5. Scenario Settings

The predation scenario definition provides an example of how to define forecast scenarios. Here we define all of the settings that may be defined in a scenario file. Scenarios are defined in TOML files. TOML is a simple, easy to read configuration file format, similar to JSON and YAML.

There are three kinds of settings:

  • Those that have default values (marked default) and only need to be defined if a non-default value is desired;
  • Those that are automatically defined (marked automatically defined) and cannot be overridden; and
  • Settings for which a value must be provided.

5.1. Core components

Each of the following components must be defined for each scenario.

components.model
The simulation model; see pypfilt.model.Model.
components.time
The simulation time scale; see pypfilt.time for available time scales.
components.sampler
The prior distribution sampler; see pypfilt.sampler for available samplers.
components.summary
The component that saves summary statistics and other outputs; see pypfilt.summary.HDF5.

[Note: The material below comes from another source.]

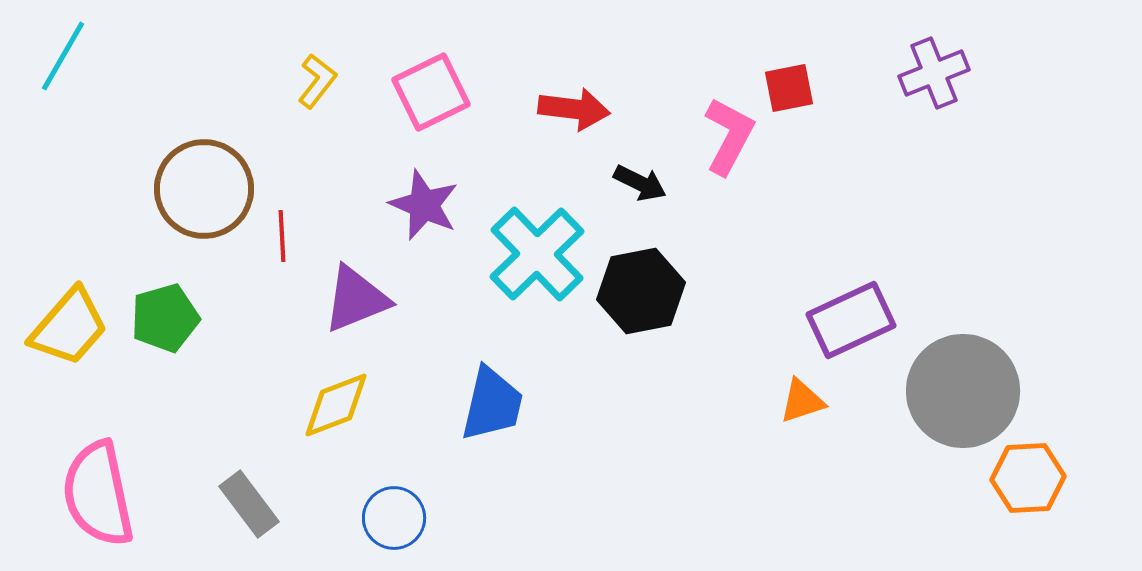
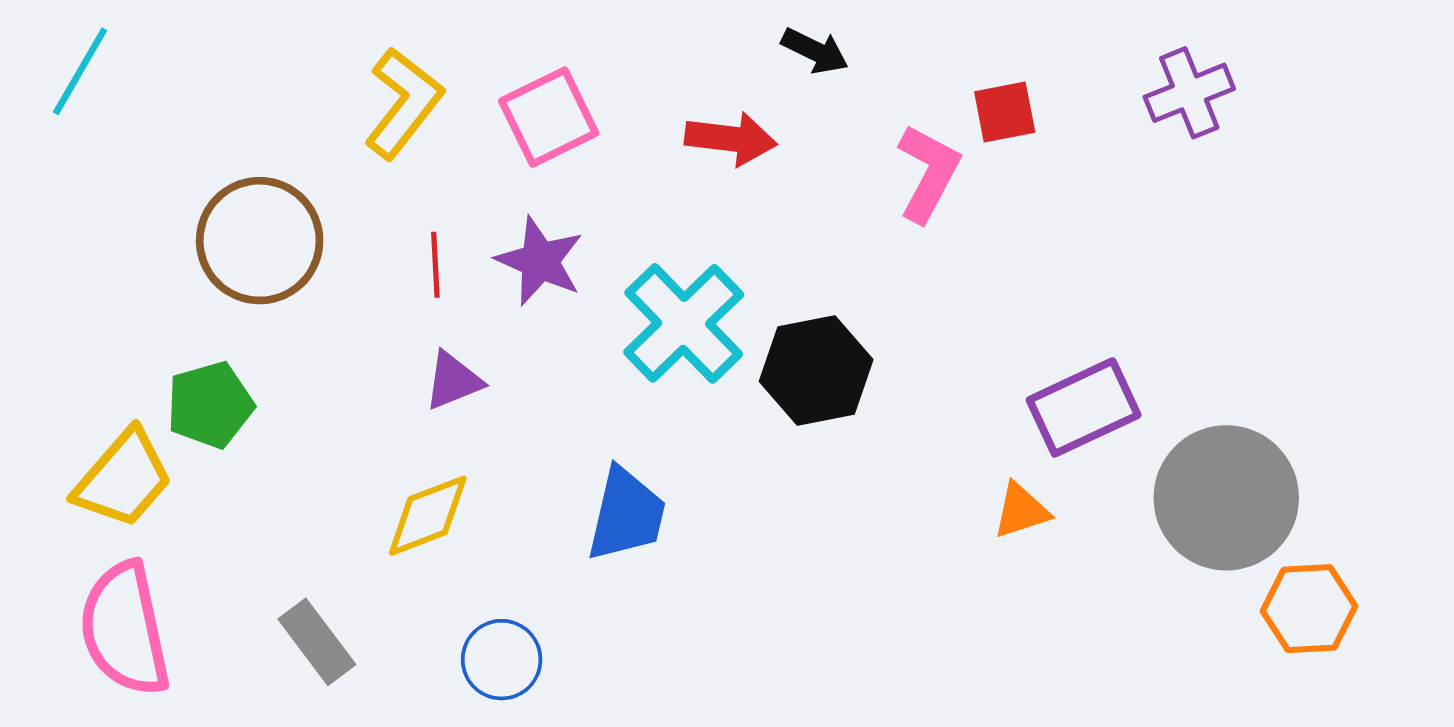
yellow L-shape: (317, 81) -> (404, 103), size x1.6
black arrow: (640, 183) -> (815, 51), moved
red line: (282, 236) -> (435, 265), moved
purple triangle: (356, 299) -> (453, 381), size x0.7
yellow trapezoid: (69, 327) -> (123, 479), moved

5.3. Input and output files

Input and output files can be stored in separate directories, and cache files can either be retained for future forecasts or deleted.

files.input_directory
The directory that contains input data files, such as lookup tables and observations.
files.output_directory
The directory in which the simulation results will be saved.
files.temp_directory default: tempfile.gettempdir()
The directory in which temporary files, such as cache files, will be saved.
files.delete_cache_file_before_forecast default: False
Whether to delete cached particle filter states (if any) before running forecast simulations; this only affects pypfilt.forecast().
files.delete_cache_file_after_forecast default: False
Whether to delete cached particle filter states (if any) after running forecast simulations; this only affects pypfilt.forecast().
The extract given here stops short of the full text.